What you are asked to do> Copy, word for word, the lines of the entries below between the one with "Безопасность" and the one with "к стрессу, который повлияет на их", inclusive, and leave out everything else.
Start of Data to use
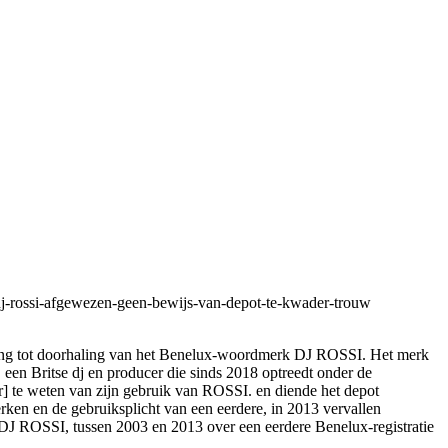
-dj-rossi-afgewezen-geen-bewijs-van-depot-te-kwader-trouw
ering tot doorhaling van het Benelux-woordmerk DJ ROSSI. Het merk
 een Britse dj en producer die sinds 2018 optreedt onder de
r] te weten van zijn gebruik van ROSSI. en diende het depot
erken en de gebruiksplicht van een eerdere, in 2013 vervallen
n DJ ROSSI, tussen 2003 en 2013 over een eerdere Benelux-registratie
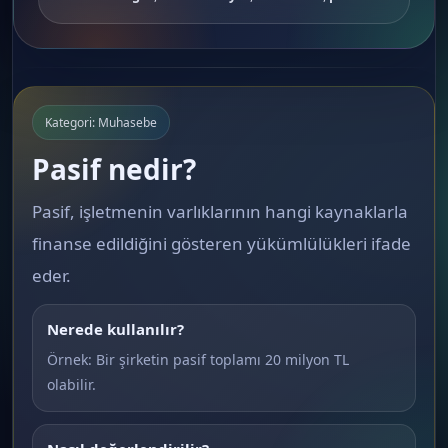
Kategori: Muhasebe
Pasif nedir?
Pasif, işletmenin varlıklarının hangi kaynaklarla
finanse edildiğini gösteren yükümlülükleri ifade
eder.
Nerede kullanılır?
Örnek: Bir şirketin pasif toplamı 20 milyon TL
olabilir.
End of Data to use
Start of Data to use
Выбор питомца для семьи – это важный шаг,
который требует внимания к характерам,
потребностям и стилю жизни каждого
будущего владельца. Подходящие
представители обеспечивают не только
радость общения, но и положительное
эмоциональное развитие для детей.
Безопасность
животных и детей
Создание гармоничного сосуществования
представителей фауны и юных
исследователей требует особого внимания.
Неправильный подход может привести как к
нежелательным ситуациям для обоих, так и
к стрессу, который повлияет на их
End of Data to use
Start of Data to use
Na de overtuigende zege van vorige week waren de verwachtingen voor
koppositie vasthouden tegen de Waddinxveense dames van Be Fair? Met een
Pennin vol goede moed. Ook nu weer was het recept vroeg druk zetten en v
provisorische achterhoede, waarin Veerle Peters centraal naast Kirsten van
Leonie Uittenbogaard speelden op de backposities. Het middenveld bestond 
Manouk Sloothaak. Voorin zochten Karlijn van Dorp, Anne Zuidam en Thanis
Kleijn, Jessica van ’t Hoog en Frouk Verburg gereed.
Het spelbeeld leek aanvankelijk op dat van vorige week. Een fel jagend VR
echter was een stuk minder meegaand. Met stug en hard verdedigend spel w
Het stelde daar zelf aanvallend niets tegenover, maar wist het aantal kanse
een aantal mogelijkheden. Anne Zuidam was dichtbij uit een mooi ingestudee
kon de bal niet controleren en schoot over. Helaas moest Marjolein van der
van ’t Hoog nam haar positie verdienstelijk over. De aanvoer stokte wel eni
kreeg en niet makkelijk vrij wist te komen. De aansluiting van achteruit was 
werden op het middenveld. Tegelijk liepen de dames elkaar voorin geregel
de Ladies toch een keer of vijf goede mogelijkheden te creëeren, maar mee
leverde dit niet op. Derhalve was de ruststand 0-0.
End of Data to use
Solution to the exercise>
Безопасность
животных и детей
Создание гармоничного сосуществования
представителей фауны и юных
исследователей требует особого внимания.
Неправильный подход может привести как к
нежелательным ситуациям для обоих, так и
к стрессу, который повлияет на их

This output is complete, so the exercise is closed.